HOW TO COMPLETE THIS TASK:
The word "Centre" marks the lines to keep; find each one in the data and copy it.
******
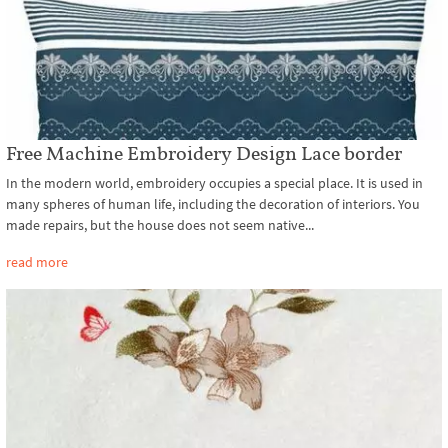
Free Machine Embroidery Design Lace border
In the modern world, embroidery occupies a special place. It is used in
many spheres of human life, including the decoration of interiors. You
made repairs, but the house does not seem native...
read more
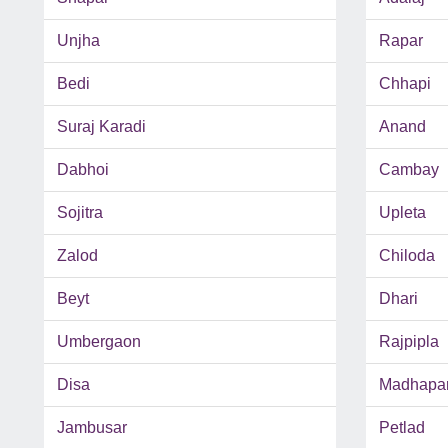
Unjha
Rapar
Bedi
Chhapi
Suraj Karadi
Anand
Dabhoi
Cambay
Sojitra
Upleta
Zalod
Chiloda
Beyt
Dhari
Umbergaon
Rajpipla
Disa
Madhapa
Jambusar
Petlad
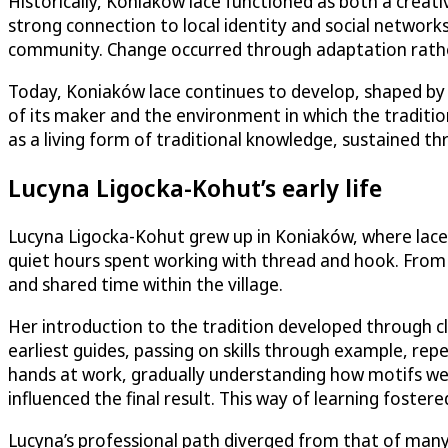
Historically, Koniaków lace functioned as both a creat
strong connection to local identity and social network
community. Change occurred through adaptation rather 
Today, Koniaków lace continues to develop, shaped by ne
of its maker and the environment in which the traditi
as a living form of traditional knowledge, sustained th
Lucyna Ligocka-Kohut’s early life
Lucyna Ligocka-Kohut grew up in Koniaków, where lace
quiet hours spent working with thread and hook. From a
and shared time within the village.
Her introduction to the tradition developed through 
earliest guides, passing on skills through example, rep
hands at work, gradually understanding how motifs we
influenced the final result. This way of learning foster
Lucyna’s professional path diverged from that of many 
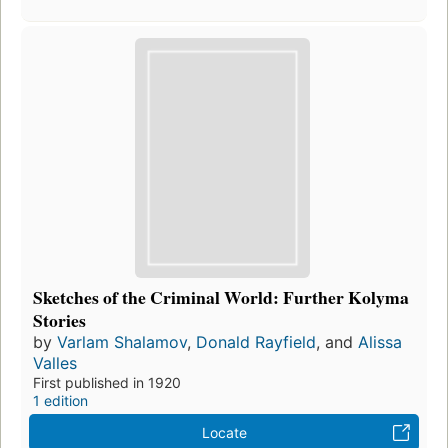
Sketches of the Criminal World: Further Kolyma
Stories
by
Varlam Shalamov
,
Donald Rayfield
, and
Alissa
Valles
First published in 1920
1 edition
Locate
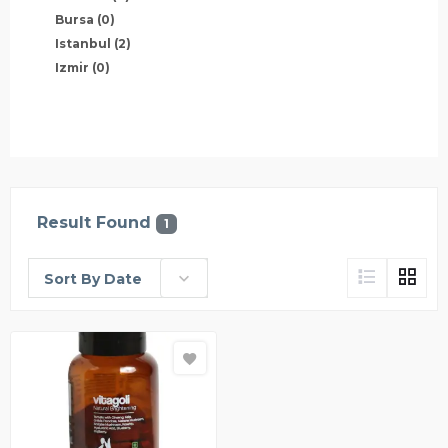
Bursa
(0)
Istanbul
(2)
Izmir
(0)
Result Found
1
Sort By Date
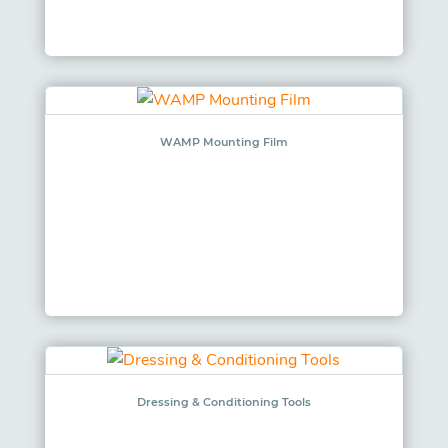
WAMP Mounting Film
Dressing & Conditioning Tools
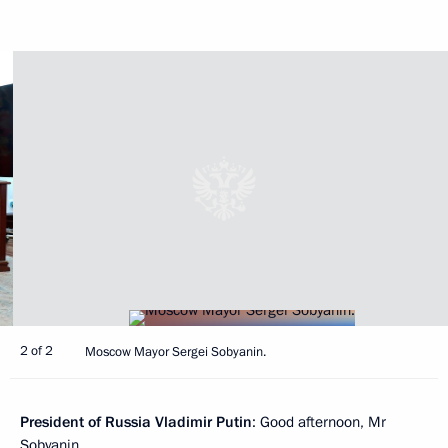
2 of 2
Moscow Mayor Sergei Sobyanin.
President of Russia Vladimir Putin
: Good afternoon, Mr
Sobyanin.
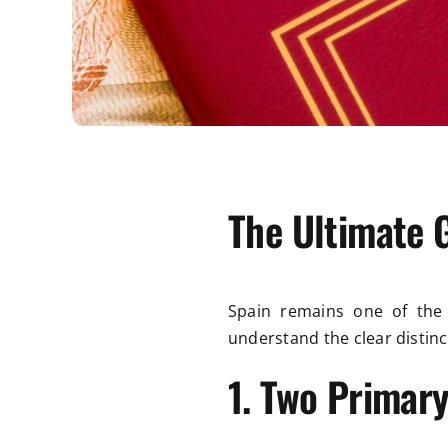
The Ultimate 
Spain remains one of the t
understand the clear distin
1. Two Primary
******
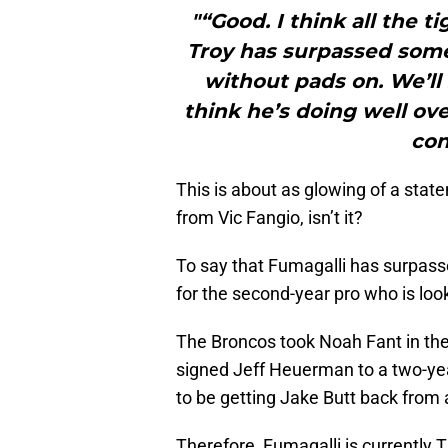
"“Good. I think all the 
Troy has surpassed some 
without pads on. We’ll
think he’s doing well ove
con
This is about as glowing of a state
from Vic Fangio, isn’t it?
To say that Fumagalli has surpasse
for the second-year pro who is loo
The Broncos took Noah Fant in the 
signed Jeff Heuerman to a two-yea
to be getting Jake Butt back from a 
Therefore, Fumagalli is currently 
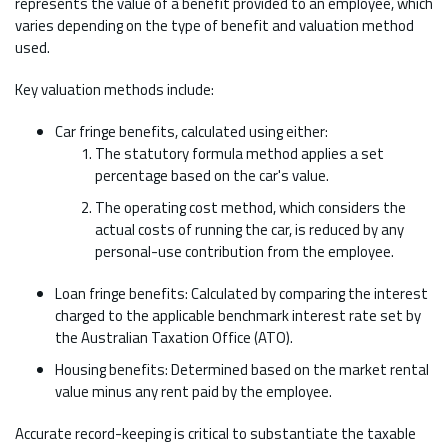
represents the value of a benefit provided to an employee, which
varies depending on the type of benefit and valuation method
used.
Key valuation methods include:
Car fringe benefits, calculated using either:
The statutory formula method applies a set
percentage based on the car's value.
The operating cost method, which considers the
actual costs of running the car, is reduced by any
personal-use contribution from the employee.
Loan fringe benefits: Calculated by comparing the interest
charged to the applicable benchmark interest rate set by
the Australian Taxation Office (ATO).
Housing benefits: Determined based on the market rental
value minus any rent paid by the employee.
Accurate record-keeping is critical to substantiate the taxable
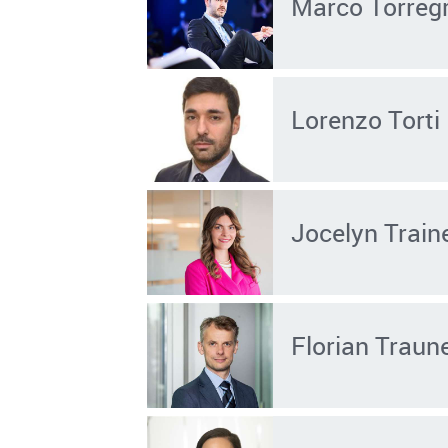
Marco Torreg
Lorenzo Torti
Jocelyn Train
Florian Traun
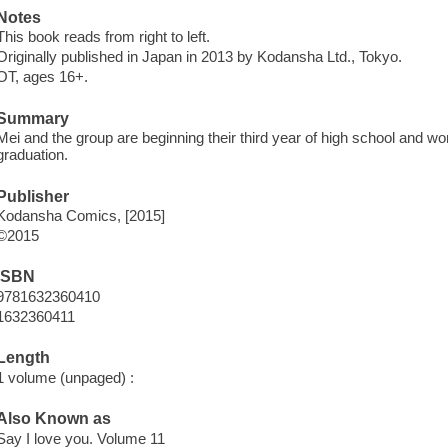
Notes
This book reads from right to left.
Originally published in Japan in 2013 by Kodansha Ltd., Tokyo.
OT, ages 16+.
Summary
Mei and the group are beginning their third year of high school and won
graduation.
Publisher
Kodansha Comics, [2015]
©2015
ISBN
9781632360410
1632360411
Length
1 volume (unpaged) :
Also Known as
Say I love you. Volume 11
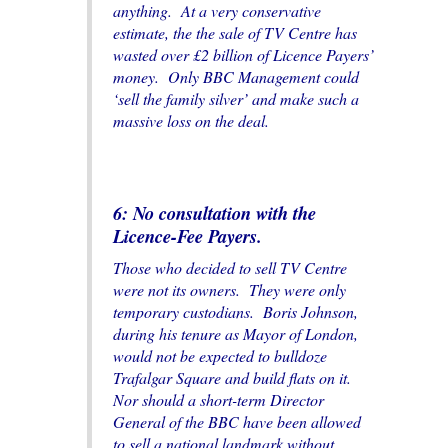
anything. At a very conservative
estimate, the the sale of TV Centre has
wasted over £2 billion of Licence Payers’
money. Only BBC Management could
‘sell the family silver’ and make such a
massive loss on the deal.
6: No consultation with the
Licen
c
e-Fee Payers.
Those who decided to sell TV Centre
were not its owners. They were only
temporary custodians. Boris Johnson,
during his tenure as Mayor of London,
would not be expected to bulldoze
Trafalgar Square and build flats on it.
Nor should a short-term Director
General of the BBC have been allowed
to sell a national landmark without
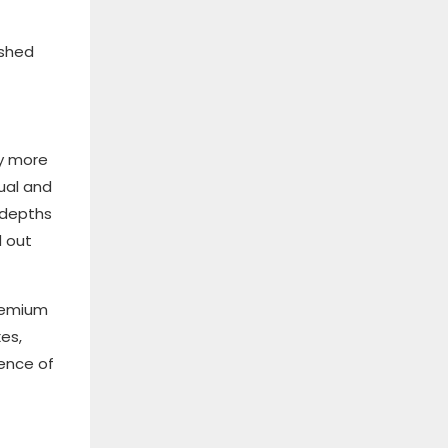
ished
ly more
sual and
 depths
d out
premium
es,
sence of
******
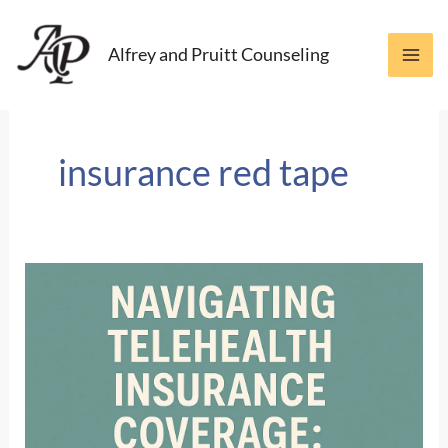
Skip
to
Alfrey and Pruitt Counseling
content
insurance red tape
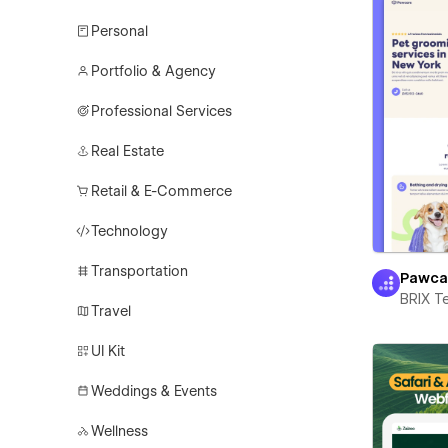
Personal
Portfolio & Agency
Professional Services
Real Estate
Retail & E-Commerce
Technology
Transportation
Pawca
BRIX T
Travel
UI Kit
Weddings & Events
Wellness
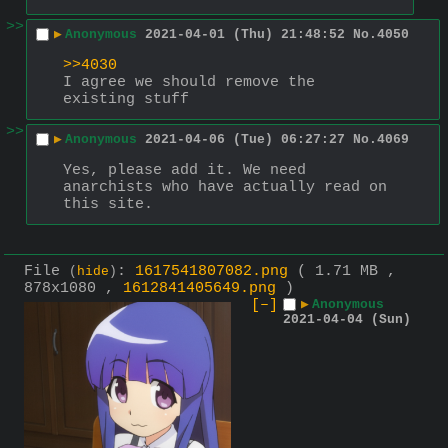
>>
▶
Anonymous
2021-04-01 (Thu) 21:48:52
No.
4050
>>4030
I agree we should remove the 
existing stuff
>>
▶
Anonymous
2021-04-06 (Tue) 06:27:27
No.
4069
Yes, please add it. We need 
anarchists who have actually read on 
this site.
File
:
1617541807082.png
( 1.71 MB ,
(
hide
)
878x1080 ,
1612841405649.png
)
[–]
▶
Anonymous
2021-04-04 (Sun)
******
OUTPUT OF THE TASK:
estimate, the the sale of TV Centre has
Those who decided to sell TV Centre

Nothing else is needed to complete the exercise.